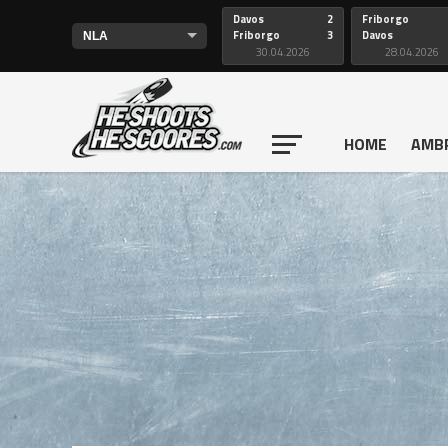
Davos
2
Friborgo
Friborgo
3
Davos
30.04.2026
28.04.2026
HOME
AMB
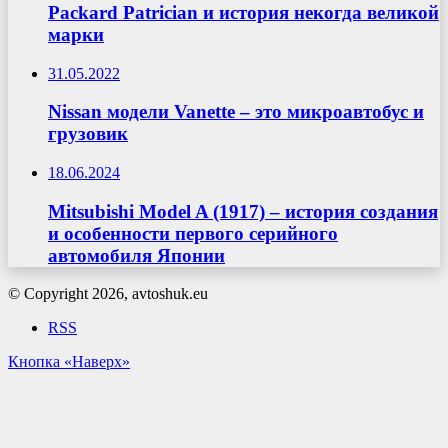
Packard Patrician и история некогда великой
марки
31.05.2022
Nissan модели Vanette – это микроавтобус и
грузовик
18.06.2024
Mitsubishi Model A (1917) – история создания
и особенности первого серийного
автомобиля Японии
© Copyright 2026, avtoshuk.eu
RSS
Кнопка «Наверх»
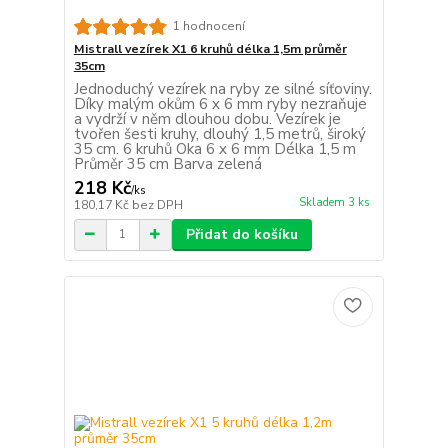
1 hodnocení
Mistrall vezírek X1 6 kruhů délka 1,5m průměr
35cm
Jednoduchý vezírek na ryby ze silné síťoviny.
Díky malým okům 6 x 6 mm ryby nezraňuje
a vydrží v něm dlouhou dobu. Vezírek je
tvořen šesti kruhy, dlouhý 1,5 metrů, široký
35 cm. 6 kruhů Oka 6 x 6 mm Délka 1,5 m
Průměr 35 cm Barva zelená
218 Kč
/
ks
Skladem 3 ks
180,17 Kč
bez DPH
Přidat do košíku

---

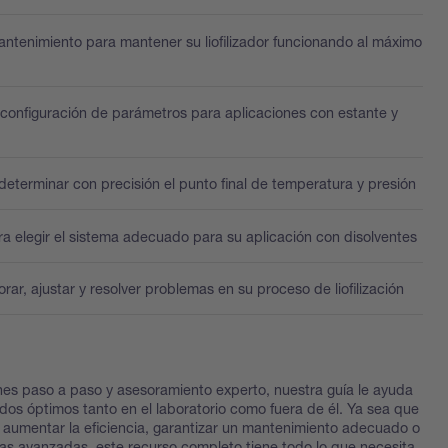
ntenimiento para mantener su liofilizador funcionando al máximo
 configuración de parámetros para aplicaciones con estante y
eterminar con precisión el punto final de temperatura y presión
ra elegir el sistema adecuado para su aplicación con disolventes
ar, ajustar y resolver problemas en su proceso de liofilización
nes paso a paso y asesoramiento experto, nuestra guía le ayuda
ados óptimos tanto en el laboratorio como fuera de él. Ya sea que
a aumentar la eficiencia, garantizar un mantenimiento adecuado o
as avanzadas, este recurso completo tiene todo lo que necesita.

TASK OBJECTIVE: Within the material above, output exactly the lines from the one with "1 hodnocení" through the one with "Přidat do košíku", end lines included, and nothing besides.

TASK ANSWER:
1 hodnocení
Mistrall vezírek X1 6 kruhů délka 1,5m průměr
35cm
Jednoduchý vezírek na ryby ze silné síťoviny.
Díky malým okům 6 x 6 mm ryby nezraňuje
a vydrží v něm dlouhou dobu. Vezírek je
tvořen šesti kruhy, dlouhý 1,5 metrů, široký
35 cm. 6 kruhů Oka 6 x 6 mm Délka 1,5 m
Průměr 35 cm Barva zelená
218 Kč
/
ks
Skladem 3 ks
180,17 Kč
bez DPH
Přidat do košíku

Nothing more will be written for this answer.